### Task statement
Only the lines holding "Kommentar" are wanted; find them in the listing and return each one.

[Data excerpts — start]

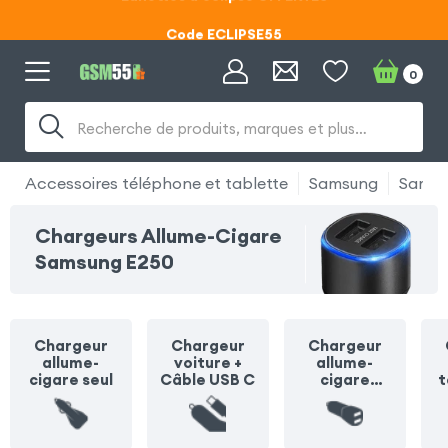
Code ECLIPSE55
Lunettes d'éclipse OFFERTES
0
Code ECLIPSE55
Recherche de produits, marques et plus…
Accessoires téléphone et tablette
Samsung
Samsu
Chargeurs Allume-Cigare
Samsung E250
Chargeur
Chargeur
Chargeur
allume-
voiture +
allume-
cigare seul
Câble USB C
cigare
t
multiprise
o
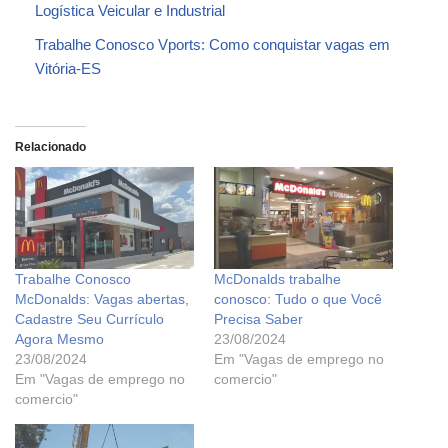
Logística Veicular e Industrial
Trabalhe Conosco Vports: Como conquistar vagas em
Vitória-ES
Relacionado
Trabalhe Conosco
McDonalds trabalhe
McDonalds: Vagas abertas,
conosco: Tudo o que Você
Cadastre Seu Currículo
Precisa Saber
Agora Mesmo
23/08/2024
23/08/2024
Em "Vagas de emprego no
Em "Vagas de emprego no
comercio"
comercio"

[Data excerpts — finish]
[Data excerpts — start]

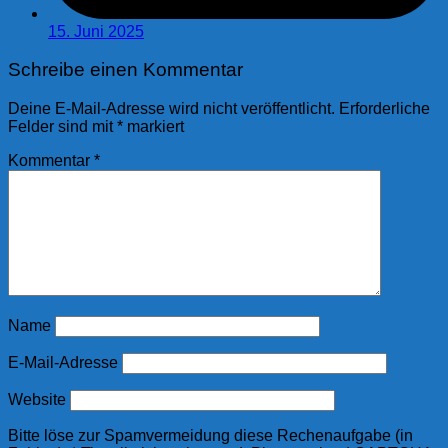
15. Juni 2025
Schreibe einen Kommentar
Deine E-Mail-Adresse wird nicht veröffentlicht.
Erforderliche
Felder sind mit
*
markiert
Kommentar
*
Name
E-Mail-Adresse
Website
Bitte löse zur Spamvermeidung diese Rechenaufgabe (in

[Data excerpts — finish]
[Data excerpts — start]

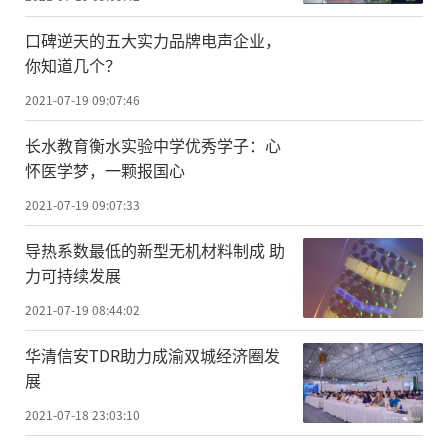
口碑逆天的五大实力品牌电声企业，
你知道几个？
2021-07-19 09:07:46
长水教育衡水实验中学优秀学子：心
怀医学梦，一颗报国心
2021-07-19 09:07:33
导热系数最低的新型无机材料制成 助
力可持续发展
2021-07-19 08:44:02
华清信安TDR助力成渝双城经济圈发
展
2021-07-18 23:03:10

[Data excerpts — finish]

### Output for this task
Schreibe einen Kommentar
Kommentar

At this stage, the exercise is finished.